### INSTRUCTIONS FOR THE TASK
All of the data that follows should be given again exactly, without its images.

### DATA PROVIDED
---------------

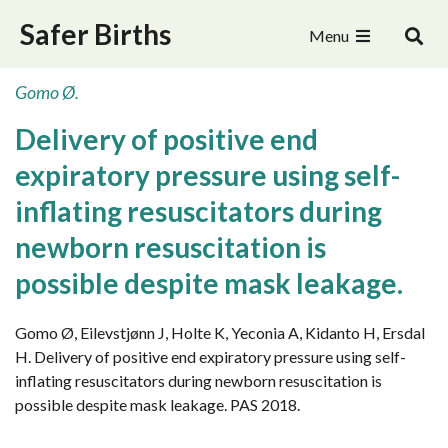
Safer Births
Menu
Gomo Ø.
Delivery of positive end
expiratory pressure using self-
inflating resuscitators during
newborn resuscitation is
possible despite mask leakage.
Gomo Ø, Eilevstjønn J, Holte K, Yeconia A, Kidanto H, Ersdal
H. Delivery of positive end expiratory pressure using self-
inflating resuscitators during newborn resuscitation is
possible despite mask leakage. PAS 2018.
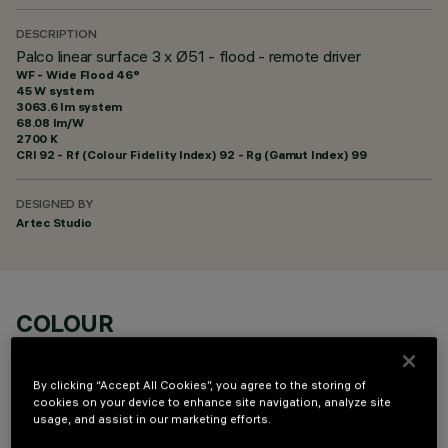
DESCRIPTION
Palco linear surface 3 x Ø51 - flood - remote driver
WF - Wide Flood 46°
45 W system
3063.6 lm system
68.08 lm/W
2700 K
CRI
92
- Rf (Colour Fidelity Index) 92 - Rg (Gamut Index) 99
DESIGNED BY
Artec Studio
COLOUR
By clicking “Accept All Cookies”, you agree to the storing of
cookies on your device to enhance site navigation, analyze site
usage, and assist in our marketing efforts.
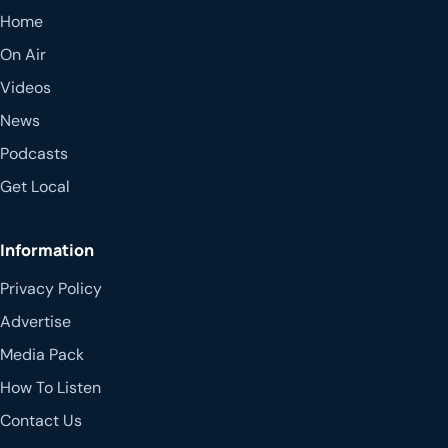
Home
On Air
Videos
News
Podcasts
Get Local
Information
Privacy Policy
Advertise
Media Pack
How To Listen
Contact Us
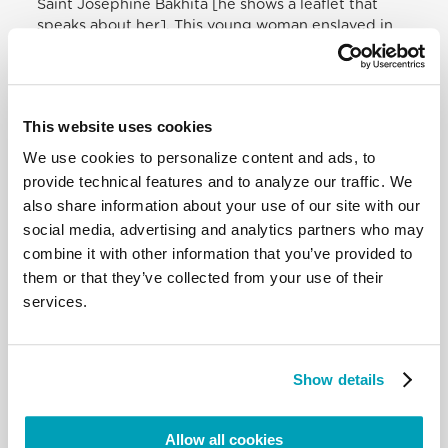
Saint Josephine Bakhita [he shows a leaflet that
speaks about her]. This young woman enslaved in
Africa, exploited, humiliated, did not lose hope, and
ended up coming to Europe as a
migrant
. Here she
heard the Lord’s call and became a nun. Let us pray
to Saint Josephine Bakhita for all migrants,
This website uses cookies
refugees, the exploited who suffer so very, very
much.
We use cookies to personalize content and ads, to
provide technical features and to analyze our traffic. We
In speaking about migrants being driven away,
also share information about your use of our site with our
exploited, I would like to pray with you today in a
social media, advertising and analytics partners who may
special way for our Rohingya brothers and sisters:
combine it with other information that you’ve provided to
driven out of Myanmar, they go from one place to
them or that they’ve collected from your use of their
another, because they are not wanted…. They are
services.
good, peaceful people. They are not Christians;
they are good; they are our brothers and sisters!
They have been suffering for years. They have been
tortured, killed, simply because they carry on their
Show details
traditions, their Muslim faith. Let us pray for them. I
invite you to pray for them, ‘Our Father who art in
Heaven’, everyone together, for our Rohingya
Allow all cookies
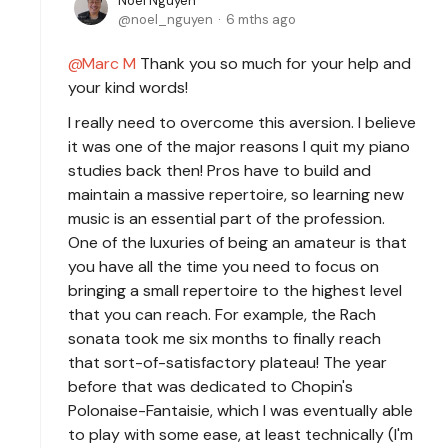
Noel Nguyen
noel_nguyen
6 mths ago
Marc M
Thank you so much for your help and
your kind words!
I really need to overcome this aversion. I believe
it was one of the major reasons I quit my piano
studies back then! Pros have to build and
maintain a massive repertoire, so learning new
music is an essential part of the profession.
One of the luxuries of being an amateur is that
you have all the time you need to focus on
bringing a small repertoire to the highest level
that you can reach. For example, the Rach
sonata took me six months to finally reach
that sort-of-satisfactory plateau! The year
before that was dedicated to Chopin's
Polonaise-Fantaisie, which I was eventually able
to play with some ease, at least technically (I'm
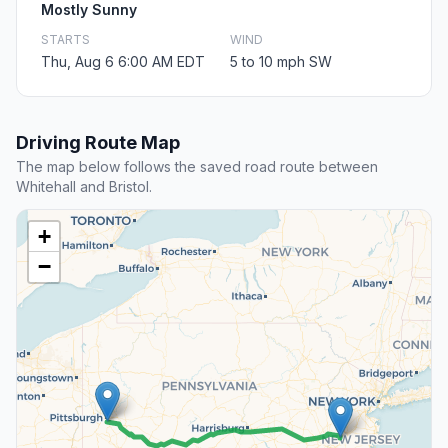
Mostly Sunny
STARTS
WIND
Thu, Aug 6 6:00 AM EDT
5 to 10 mph SW
Driving Route Map
The map below follows the saved road route between
Whitehall and Bristol.
+
−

---------------

### COMPLETED EXERCISE
Safer Births
Menu
Gomo Ø.
Delivery of positive end
expiratory pressure using self-
inflating resuscitators during
newborn resuscitation is
possible despite mask leakage.
Gomo Ø, Eilevstjønn J, Holte K, Yeconia A, Kidanto H, Ersdal
H. Delivery of positive end expiratory pressure using self-
inflating resuscitators during newborn resuscitation is
possible despite mask leakage. PAS 2018.
DESCRIPTION
Palco linear surface 3 x Ø51 - flood - remote driver
WF - Wide Flood 46°
45 W system
3063.6 lm system
68.08 lm/W
2700 K
CRI
92
- Rf (Colour Fidelity Index) 92 - Rg (Gamut Index) 99
DESIGNED BY
Artec Studio
COLOUR
By clicking “Accept All Cookies”, you agree to the storing of
cookies on your device to enhance site navigation, analyze site
usage, and assist in our marketing efforts.
Home
On Air
Videos
News
Podcasts
Get Local
Information
Privacy Policy
Advertise
Media Pack
How To Listen
Contact Us
Saint Josephine Bakhita [he shows a leaflet that
speaks about her]. This young woman enslaved in
Africa, exploited, humiliated, did not lose hope, and
ended up coming to Europe as a
migrant
. Here she
heard the Lord’s call and became a nun. Let us pray
to Saint Josephine Bakhita for all migrants,
This website uses cookies
refugees, the exploited who suffer so very, very
much.
We use cookies to personalize content and ads, to
provide technical features and to analyze our traffic. We
In speaking about migrants being driven away,
also share information about your use of our site with our
exploited, I would like to pray with you today in a
social media, advertising and analytics partners who may
special way for our Rohingya brothers and sisters:
combine it with other information that you’ve provided to
driven out of Myanmar, they go from one place to
them or that they’ve collected from your use of their
another, because they are not wanted…. They are
services.
good, peaceful people. They are not Christians;
they are good; they are our brothers and sisters!
They have been suffering for years. They have been
tortured, killed, simply because they carry on their
Show details
traditions, their Muslim faith. Let us pray for them. I
invite you to pray for them, ‘Our Father who art in
Heaven’, everyone together, for our Rohingya
Allow all cookies
Noel Nguyen
noel_nguyen
6 mths ago
Marc M
Thank you so much for your help and
your kind words!
I really need to overcome this aversion. I believe
it was one of the major reasons I quit my piano
studies back then! Pros have to build and
maintain a massive repertoire, so learning new
music is an essential part of the profession.
One of the luxuries of being an amateur is that
you have all the time you need to focus on
bringing a small repertoire to the highest level
that you can reach. For example, the Rach
sonata took me six months to finally reach
that sort-of-satisfactory plateau! The year
before that was dedicated to Chopin's
Polonaise-Fantaisie, which I was eventually able
to play with some ease, at least technically (I'm
Mostly Sunny
STARTS
WIND
Thu, Aug 6 6:00 AM EDT
5 to 10 mph SW
Driving Route Map
The map below follows the saved road route between
Whitehall and Bristol.
+
−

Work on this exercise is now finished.